Sultan M Hali
The students of New Delhi’s
Jawaharlal Nehru University
(JNU) are staging a massive protest, which appears to be taking on a snowball
effect. The origin of the controversy is based in the act that some students
pasted posters across the JNU campus inviting people to a protest against the
‘judicial killing of Afzal Guru’, triggering a row. It may be recalled that
Afzal Guru was hanged for being declared responsible for the attack on the New Delhi Parliament building
on December 13, 2001. The trial of Afzal Guru failed to find him culpable for
the heinous crime in light of the flimsy evidence submitted by the prosecutors
but the Indian judiciary still sentenced him to death, which was carried out
furtively.
JNU, whose students are renowned for free debate, decided to
protest the hanging on the third anniversary of the odious act on February 9.
Members of the Hindu extremist RSS’s Akhil Bharatiya Vidyarthi Parishad (ABVP)
objected to the event and wrote to the Vice Chancellor that such kind of
protests should not be held on the campus, prompting the university
administration to order cancellation of the march. Vice Chancellor of JNU M
Jagadesh Kumar said, “While the JNU community upholds the right to free debate
on campus, the University strongly condemns the use of the University as a
platform for activities that violate the Constitution and the laws of the land.
However, there could be aberrations where fringe sections misuse the freedom
provided.” The JNU administration instituted a “disciplinary” inquiry as to how
the event took place despite withdrawal of permission and said it will wait for
the probe report before taking any further action. Contrarily, Delhi Police
registered a case of sedition against “unknown persons” in connection with the
event, following complaints by BJP MP Maheish Girri and the ABVP. On February
12, JNU Students Union President Kanhaiya Kumar was arrested in a sedition case
over the Afzal Guru event and, ironically, incarcerated in the same jail cell
as Afzal Guru in Tihar Jail. Kumar’s arrest sparked a massive outrage among
students and criticism from non-BJP parties which dubbed it as an
“emergency-like” situation. Asserting that JNU cannot be allowed to be a “hub
of anti-national activities”, Minister of State for Home Kiren Rijiju said
freedom of expression cannot be “absolute and unqualified and reasonable
restriction” has to be there. Meanwhile, a video clip was presented as evidence
against the JNU students, alleged to be demanding freedom for Indian Occupied
Kashmir (IOK) and raising pro Pakistan
slogans. It has now surfaced that the video clip was doctored. Vishwa Deepak, a
journalist working with Zee News has resigned, suggesting that the channel
deliberately misinterpreted a video clip to brand some students including
Kanhaiya Kumar as anti-nationals and trigger the controversy at the JNU. Delhi
Police’s FIR in the case is based solely on the video clip aired by Zee News.
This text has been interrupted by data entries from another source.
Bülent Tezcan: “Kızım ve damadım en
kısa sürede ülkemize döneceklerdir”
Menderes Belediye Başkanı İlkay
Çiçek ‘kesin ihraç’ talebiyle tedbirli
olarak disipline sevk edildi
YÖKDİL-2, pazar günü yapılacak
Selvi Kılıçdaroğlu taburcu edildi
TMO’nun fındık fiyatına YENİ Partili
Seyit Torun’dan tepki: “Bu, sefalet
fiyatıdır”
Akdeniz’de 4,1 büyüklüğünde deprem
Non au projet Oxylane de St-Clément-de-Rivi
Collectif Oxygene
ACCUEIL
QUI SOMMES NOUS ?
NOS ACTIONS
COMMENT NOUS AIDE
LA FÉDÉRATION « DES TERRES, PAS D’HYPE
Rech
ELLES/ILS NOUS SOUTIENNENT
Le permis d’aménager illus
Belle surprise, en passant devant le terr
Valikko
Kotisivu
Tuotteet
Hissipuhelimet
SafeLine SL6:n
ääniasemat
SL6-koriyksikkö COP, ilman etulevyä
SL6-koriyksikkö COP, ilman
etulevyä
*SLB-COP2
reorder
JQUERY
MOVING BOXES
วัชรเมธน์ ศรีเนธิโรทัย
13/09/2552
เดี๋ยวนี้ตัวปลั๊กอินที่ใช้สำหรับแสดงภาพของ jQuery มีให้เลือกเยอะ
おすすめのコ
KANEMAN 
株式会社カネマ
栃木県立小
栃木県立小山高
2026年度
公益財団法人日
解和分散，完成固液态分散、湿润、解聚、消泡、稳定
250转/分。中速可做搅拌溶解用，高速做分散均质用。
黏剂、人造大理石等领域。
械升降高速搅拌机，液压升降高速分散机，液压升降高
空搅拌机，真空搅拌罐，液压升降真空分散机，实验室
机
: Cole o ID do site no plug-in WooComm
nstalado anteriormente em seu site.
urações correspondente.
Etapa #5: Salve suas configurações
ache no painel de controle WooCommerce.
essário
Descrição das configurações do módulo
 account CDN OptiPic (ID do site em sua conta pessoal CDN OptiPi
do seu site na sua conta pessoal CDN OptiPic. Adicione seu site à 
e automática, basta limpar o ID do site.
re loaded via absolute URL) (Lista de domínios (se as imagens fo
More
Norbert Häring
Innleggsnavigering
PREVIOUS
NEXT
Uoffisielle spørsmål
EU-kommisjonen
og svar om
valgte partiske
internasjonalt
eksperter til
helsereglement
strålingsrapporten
With this fresh twist in the case, on February 20, the Delhi government sent at least five video
clips of the JNU event for forensic tests after allegations that they were
doctored. In his letter, Deepak alleged that the channel went out of the way to
portray Kanhaiya Kumar and others as anti-nationals. “The video didn’t have any
‘Pakistan Zindabad’ slogans at all -– yet we played it repeatedly to spread
madness and mayhem. How did we believe that some voices coming out of the dark
belonged to Kanhaiya and his companions? Due to our biases, we heard ‘long live
Indian courts’ as ‘long live Pakistan’ and working on the government line,
brought the careers, their hopes and aspirations and families of some people to
the brink of destruction,” Deepak wrote in his letter which he has also posted
on his Facebook page. Other renowned personalities have joined the fray. Barkha
Dutt, the distinguished Indian journalist, has penned an open letter to Indian
Prime Minister Narendra Modi, beseeching him to put an end to the manipulation
and government’s high handedness of government functionaries in the crackdown
on JNU to respect humanity. Jawaid Naqvi, an alumnus of JNU, expresses similar
sentiments in his op-ed ‘To foil the nationalist narrative’. Highlighting the
open thinking of JNU students, he recalls that “The day (Zulfikar Ali) Bhutto
was laid low, many JNU students didn’t eat. There was more palpable sorrow than
at the passing away of Mao Zedong a year or two earlier, although on that
occasion too some students wore the black armband. No one was jailed or
attacked for mourning a Pakistani leader or celebrating a Chinese one.” A batch
of ex-servicemen, alumni of the university, threatened to return their degrees
as they found it “difficult” to be associated with an institution that has
become a “hub of anti-national activities”. It may be remembered that after
protests escalated in Hyderabad
University last month
following the suicide of Rohith Vemula, students across JNU put up posters of
the Dalit student outside their hostel rooms. It may be recalled that Rohith
Vemula, a PhD student had hanged himself on January 17, 2016, and his suicide
sparked protests and outrage from across India and gained widespread media
attention as an alleged case of discrimination against Dalits and low status
castes in India. The prevailing scenario across India has turned grim because of
the extremism being propagated. Modi’s government was pursuing a
Hindu-nationalist agenda. Last year, many prominent Indian writers and
intellectuals returned national awards to protest government’s attempts to promote
Hindutva, following the killing of a Muslim man by a mob who suspected he had
slaughtered a cow. India
is rapidly losing its secular credentials and is sinking in the abyss of narrow
nationalism, radicalism and intolerance. Modi will have to personally step in
and stem the rot which is setting in and rein in the extremist cadres of Hindus
from openly questioning the nationalism of their opponents. The followers of
Mahatma Gandhi and Babasaheb Ambedkar, the proponents of freedom of speech and
tolerance, should be embracing the virtues preached and practised by their
founding fathers rather than flouting them on the altar of bigotry.